After a tumultuous drought season in New Mexico with record fires, we’ve finally received some much needed rain. The monsoon season arrived in June and gave our national forests some relief. Many of our national forests, state parks and many other trails had been closed to the public due to fire safety. I am happy to say that most if not all are now open. Joe and I couldn’t be happier and anxious to get back up north where the weather is cooler amid so many beautiful hiking trails. Bandelier National Monument is an archaeological site with the remains of cliff dwellings nestled in the Frijoles Canyon. Along the Pueblo Loop trail you will see the tall cliffs that provide natural caves large enough for shelter which we were able to enter by climbing ladders. Some of these ladders are quite high and not for the faint of heart if you have a fear of heights. Halfway through the loop trail is the Alcove House which is a ceremonial cave with a reconstructed kiva. After we successfully climbed to the Alcove House we made the loop back and took the Frey Trail to the top of the Frijoles Rim Mesa where we enjoyed stunning views of the canyon and the layout of the circular remains of a pueblo village below. There are numerous trails within and surrounding the Frijoles Canyon from easy short trails to strenuous long distance trails that you can backpack with a permit. For now I hope you will enjoy our trip to Bandelier National Monument, who knows, you may want to explore it too!
Chaco Canyon located in the Four Corners area of New Mexico is the remains of an ancient civilization that began in the mid 800’s. Over the next 300 years, ancestral Puebloans aka Anasazi constructed several communities including single story and multi story stone buildings using techniques that were unique for the times. Every construction was like a community, some having hundreds of rooms. The architecture alone is amazing, oriented to solar, lunar and cardinal directions. By the early 1100’s, Chaco Canyon was a ceremonial and economic hub. It was considered a central place binding regional tribes together for ceremonial get togethers as well as trade. By the late 1100’s the Chacoans shifted in focus to other regional areas such as Aztec, Mesa Verde and beyond. There is evidence that water once flowed through the arroyo near Pueblo del Arroyo which may indicate that climate change could also be a factor why they dispersed to other areas. It’s amazing to see these villages that were built so long ago still standing and here for all of us to witness. Within Chaco Canyon there are many communities with ruins spread out across the canyon. Some are built with such sophistication it makes one wonder how they gained the knowledge to design and construct such precise curved walls, round kivas and multiple stories of rooms. Where did they learn the masonry techniques which still stand today? Chaco has been on my bucket list for the longest time. Our first visit was in May of 2021 touring the many ruins, walking within the walls learning the history and getting goosebumps just thinking about it. Now we’ve returned a year later to hike along the Pueblo Alto trail which overlooks the canyon to get a birds eye view of the ruins below as well as the landscape of the canyon. The architecture is stunning and takes you back in time wondering how they did it.

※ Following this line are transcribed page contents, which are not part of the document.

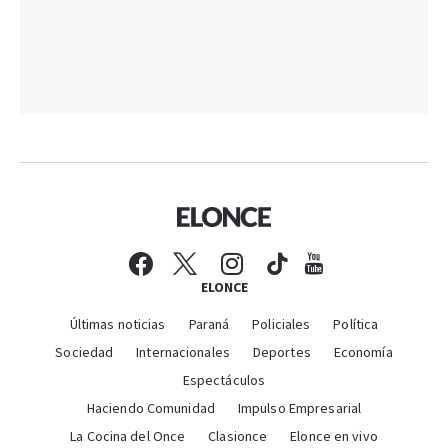
ELONCE
Últimas noticias
Paraná
Policiales
Política
Sociedad
Internacionales
Deportes
Economía
Espectáculos
Haciendo Comunidad
Impulso Empresarial
La Cocina del Once
Clasionce
Elonce en vivo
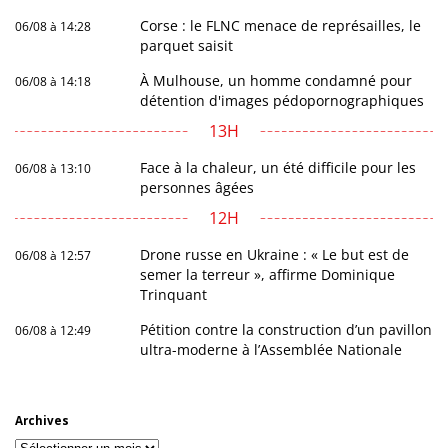
Corse : le FLNC menace de représailles, le
06/08 à 14:28
parquet saisit
À Mulhouse, un homme condamné pour
06/08 à 14:18
détention d'images pédopornographiques
13H
Face à la chaleur, un été difficile pour les
06/08 à 13:10
personnes âgées
12H
Drone russe en Ukraine : « Le but est de
06/08 à 12:57
semer la terreur », affirme Dominique
Trinquant
Pétition contre la construction d’un pavillon
06/08 à 12:49
ultra-moderne à l’Assemblée Nationale
Archives
Archives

If you ventured along with Joe and I to the top of Pyramid Rock, you will likely enjoy our hike along the Church Rock Trail, which is also part of Red Rock Park. From the start of the trail, this majestic image has the features of a church and steeple. Church Rock trail includes two loops which resembles a figure 8. The first trail covers 2.6 miles round trip looping back when you get to the base of Church Rock. The second loop is approximately another 1.5 miles and continues around Church Rock. The trail takes you close to the rock formations with a little bit of climbing and scrambling. The perspective changes as you take a 360 degree look at all sides and angles. We found a narrow slot canyon hidden by tent rocks decorated in layers of color. We spotted a white sand dune in the distance that turned out to be a mirage; it was actually white rock that has been carved by wind and sand in the image of a dune. Oh, and if you use your imagination you might find an image of the “Mother Mary” in a rock. At least that’s what the locals told us. I’m reminded by a quote from my son Josh; “don’t look at your feet, always look ahead and upward or you’ll miss the best part”!
My heart is saddened that over the last couple of month’s our beautiful state has been ravaged by wild fires. We are under severe drought conditions and have been battling high winds which makes it so hard to contain them. Please don’t take nature for granted. If there are places you’ve dreamt of seeing, don’t put it off for tomorrow. Enjoy them now while you still can.
Last year Joe and I started exploring the northwest part of New Mexico. Since then we’ve taken several day trips or long weekends to explore the breathtaking areas that you can only experience when hiking to them. I’m biased but I think this area is one of the most beautiful parts of the state. One place in particular that we wanted to go back and explore was the Red Rock Park approximately 10 miles east of Gallup, NM. As part of the Navajo Nation, these two trails lead to Pyramid Rock and Church Rock. There is a connecting trail between the two but it’s a bit too much for Joe and I to do all in one day. They are both moderate trails approximately 3 – 4 miles roundtrip respectively that have some spectacular views. Pyramid Rock as we discovered is not only beautiful from a distance, but the trail leads all the way up to the tip top of the peak. From there you can see for miles and miles in any direction. Joe and I are not in the same shape as our grown kids but we both felt this trail was fairly easy to climb. We met many hikers that had been hiking these trails year after year. They shared with us that if we didn’t go all the way to the top we would miss out on an amazing experience. When someone stops to tell you how much you will treasure an experience; listen. This was one of the most rewarding experiences I’ve ever had. Looking from above you can see the landscape that surrounds Gallup. From the beautiful Mesa’s that are dotted with shades of green and blue to the Red Rock formations that have been sculpted by the wind and sand, this area will always be one of my most cherished places to visit!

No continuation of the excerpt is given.